Data excerpts
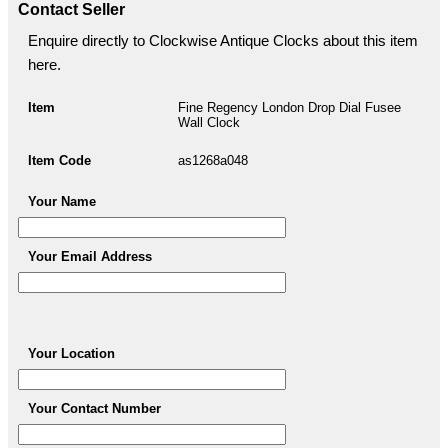
Contact Seller
Enquire directly to Clockwise Antique Clocks about this item
here.
Item
Fine Regency London Drop Dial Fusee
Wall Clock
Item Code
as1268a048
Your Name
Your Email Address
Your Location
Your Contact Number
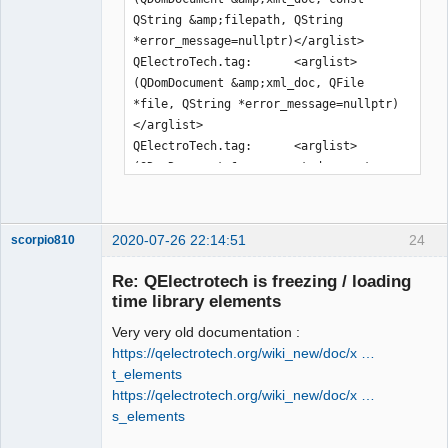
QString &amp;filepath, QString 
*error_message=nullptr)</arglist>

QElectroTech.tag:      <arglist>
(QDomDocument &amp;xml_doc, QFile 
*file, QString *error_message=nullptr)
</arglist>

QElectroTech.tag:      <arglist>
(QDomDocument &amp;parent_document, 
const QPen &amp;pen)</arglist>

QElectroTech.tag:      <arglist>
(QDomDocument &amp;parent_document, 
2020-07-26 22:14:51
24
scorpio810
const QBrush &amp;brush)</arglist>

QElectroTech.tag:      <arglist>
Re: QElectrotech is freezing / loading
(QDomDocument &amp;document, const 
time library elements
QDir &amp;dir, const QString 
Very very old documentation :
&amp;rename=QString())</arglist>

https://qelectrotech.org/wiki_new/doc/x …
QElectroTech.tag:      <arglist>
t_elements
(QDomDocument &amp;document, QFile 
https://qelectrotech.org/wiki_new/doc/x …
&amp;file, const QString 
s_elements
&amp;rename=QString())</arglist>

QElectroTech
QElectroTech.tag:      <arglist>(const 
Team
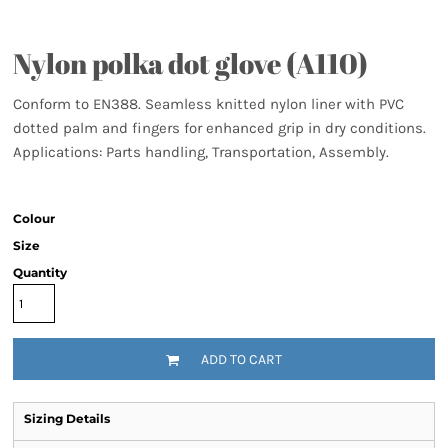
Nylon polka dot glove (A110)
Conform to EN388. Seamless knitted nylon liner with PVC
dotted palm and fingers for enhanced grip in dry conditions.
Applications: Parts handling, Transportation, Assembly.
Colour
Size
Quantity
ADD TO CART
Sizing Details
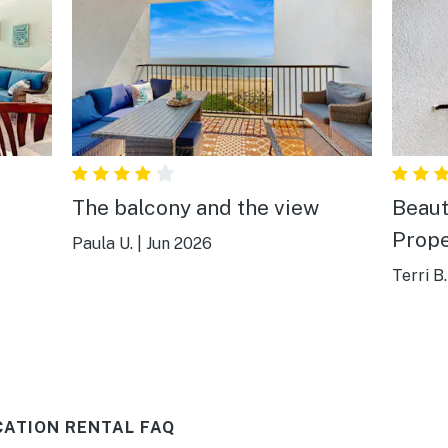
The balcony and the view
Beaut
Prope
Paula U.
|
Jun 2026
Terri B.
CATION RENTAL FAQ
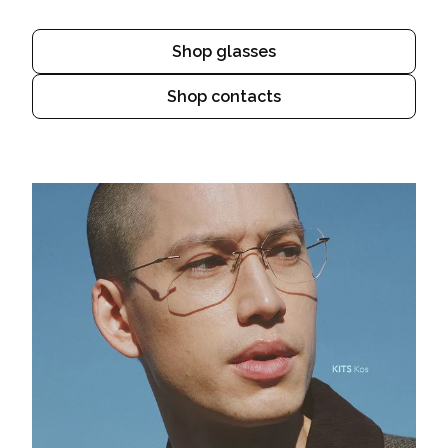
Shop glasses
Shop contacts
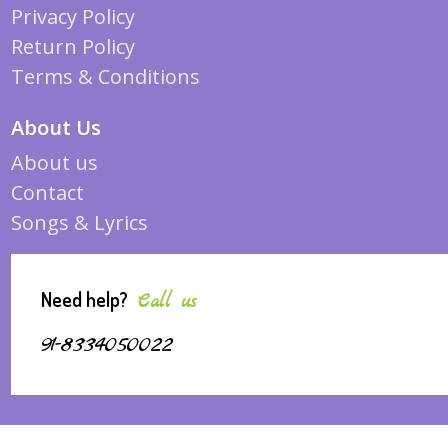
Privacy Policy
Return Policy
Terms & Conditions
About Us
About us
Contact
Songs & Lyrics
Need help?
Call us
91-8334050022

* TASK BRIEF: Write the number of lines above that contain the string "QString", and nothing besides.

* FINISHED TASK: 6